┏━━

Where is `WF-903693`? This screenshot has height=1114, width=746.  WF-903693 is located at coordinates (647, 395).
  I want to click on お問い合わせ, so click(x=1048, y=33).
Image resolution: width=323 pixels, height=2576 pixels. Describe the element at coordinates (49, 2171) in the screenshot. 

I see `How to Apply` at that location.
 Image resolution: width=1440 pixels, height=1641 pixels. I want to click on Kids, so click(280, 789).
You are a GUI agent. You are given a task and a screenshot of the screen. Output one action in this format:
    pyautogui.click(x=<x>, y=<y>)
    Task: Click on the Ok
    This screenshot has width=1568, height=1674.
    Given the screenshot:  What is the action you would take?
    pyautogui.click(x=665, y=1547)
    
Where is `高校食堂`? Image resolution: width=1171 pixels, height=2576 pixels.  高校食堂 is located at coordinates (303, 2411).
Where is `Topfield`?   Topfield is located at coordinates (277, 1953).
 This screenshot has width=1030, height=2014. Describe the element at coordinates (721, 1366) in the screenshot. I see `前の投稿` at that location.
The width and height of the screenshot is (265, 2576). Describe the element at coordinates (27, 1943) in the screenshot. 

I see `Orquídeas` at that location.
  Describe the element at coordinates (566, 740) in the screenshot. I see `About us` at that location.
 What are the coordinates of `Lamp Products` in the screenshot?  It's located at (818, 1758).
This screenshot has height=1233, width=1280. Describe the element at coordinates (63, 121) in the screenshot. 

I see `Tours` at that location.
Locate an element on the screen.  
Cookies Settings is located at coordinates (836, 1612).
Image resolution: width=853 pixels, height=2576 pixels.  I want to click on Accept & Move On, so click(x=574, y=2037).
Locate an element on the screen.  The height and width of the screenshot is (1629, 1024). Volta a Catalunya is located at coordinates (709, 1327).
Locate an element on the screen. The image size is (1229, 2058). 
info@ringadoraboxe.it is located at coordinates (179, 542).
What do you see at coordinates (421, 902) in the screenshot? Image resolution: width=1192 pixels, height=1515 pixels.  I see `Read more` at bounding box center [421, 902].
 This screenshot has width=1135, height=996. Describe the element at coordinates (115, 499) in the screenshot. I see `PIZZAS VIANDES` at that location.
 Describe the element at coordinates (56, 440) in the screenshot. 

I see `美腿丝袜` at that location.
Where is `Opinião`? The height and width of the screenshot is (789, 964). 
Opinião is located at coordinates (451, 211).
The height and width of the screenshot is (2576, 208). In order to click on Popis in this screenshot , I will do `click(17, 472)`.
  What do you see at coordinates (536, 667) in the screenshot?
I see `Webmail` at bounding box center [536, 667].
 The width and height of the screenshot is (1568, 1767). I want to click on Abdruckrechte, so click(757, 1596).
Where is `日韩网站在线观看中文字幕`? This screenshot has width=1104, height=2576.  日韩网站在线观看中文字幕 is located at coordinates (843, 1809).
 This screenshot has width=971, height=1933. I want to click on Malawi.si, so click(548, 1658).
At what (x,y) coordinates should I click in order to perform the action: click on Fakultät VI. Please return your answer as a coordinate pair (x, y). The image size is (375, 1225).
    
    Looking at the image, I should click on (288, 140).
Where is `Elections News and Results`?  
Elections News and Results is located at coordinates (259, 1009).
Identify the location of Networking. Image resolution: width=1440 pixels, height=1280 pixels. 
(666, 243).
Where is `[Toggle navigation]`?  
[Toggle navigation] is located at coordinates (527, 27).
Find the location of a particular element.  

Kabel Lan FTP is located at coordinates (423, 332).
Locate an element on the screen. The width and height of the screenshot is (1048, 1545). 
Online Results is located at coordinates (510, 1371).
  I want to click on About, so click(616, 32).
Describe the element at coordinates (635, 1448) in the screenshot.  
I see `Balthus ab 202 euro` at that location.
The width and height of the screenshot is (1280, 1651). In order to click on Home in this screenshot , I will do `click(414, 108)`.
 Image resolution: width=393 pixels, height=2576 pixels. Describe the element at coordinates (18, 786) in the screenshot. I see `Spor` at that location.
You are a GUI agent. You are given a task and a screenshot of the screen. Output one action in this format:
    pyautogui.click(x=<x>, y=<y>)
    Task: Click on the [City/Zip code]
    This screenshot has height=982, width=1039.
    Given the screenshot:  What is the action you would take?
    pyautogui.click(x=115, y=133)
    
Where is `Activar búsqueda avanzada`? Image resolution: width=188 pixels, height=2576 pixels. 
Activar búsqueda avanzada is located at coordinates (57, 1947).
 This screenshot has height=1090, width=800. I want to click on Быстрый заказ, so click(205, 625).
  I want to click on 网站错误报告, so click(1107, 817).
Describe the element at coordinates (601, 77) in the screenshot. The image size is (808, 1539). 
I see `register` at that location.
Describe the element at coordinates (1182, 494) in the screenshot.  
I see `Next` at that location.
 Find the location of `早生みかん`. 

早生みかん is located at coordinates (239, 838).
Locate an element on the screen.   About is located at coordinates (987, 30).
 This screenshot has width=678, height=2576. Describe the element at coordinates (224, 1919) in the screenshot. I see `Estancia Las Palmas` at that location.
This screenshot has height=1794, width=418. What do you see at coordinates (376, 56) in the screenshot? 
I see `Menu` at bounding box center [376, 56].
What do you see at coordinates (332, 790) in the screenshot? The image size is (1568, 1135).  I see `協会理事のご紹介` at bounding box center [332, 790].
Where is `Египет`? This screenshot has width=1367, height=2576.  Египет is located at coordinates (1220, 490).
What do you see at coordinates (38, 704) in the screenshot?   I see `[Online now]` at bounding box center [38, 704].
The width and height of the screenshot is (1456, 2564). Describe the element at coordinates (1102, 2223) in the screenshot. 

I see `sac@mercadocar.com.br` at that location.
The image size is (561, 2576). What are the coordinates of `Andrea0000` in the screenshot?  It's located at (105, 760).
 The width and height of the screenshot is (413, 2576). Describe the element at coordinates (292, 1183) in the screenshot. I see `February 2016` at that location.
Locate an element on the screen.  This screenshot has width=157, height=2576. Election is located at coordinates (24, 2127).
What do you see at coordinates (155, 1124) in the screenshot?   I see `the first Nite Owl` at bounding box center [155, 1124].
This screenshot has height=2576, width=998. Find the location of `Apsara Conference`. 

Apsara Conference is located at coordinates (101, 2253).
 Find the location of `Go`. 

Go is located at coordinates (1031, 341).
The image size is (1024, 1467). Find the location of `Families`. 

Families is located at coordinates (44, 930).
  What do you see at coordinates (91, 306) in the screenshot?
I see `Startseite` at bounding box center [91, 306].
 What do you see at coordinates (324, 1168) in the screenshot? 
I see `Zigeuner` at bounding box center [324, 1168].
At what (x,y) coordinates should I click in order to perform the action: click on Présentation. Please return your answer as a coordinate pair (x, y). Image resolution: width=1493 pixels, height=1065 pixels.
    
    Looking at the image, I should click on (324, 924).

┗━━

Task prompt => Give again, exactly as written, every line from the first one above through the line that has "Image resolution: width=853" in it.

Written solution =>
Where is `WF-903693`? This screenshot has height=1114, width=746.  WF-903693 is located at coordinates (647, 395).
  I want to click on お問い合わせ, so click(x=1048, y=33).
Image resolution: width=323 pixels, height=2576 pixels. Describe the element at coordinates (49, 2171) in the screenshot. 

I see `How to Apply` at that location.
 Image resolution: width=1440 pixels, height=1641 pixels. I want to click on Kids, so click(280, 789).
You are a GUI agent. You are given a task and a screenshot of the screen. Output one action in this format:
    pyautogui.click(x=<x>, y=<y>)
    Task: Click on the Ok
    This screenshot has width=1568, height=1674.
    Given the screenshot:  What is the action you would take?
    pyautogui.click(x=665, y=1547)
    
Where is `高校食堂`? Image resolution: width=1171 pixels, height=2576 pixels.  高校食堂 is located at coordinates (303, 2411).
Where is `Topfield`?   Topfield is located at coordinates (277, 1953).
 This screenshot has width=1030, height=2014. Describe the element at coordinates (721, 1366) in the screenshot. I see `前の投稿` at that location.
The width and height of the screenshot is (265, 2576). Describe the element at coordinates (27, 1943) in the screenshot. 

I see `Orquídeas` at that location.
  Describe the element at coordinates (566, 740) in the screenshot. I see `About us` at that location.
 What are the coordinates of `Lamp Products` in the screenshot?  It's located at (818, 1758).
This screenshot has height=1233, width=1280. Describe the element at coordinates (63, 121) in the screenshot. 

I see `Tours` at that location.
Locate an element on the screen.  
Cookies Settings is located at coordinates (836, 1612).
Image resolution: width=853 pixels, height=2576 pixels.  I want to click on Accept & Move On, so click(x=574, y=2037).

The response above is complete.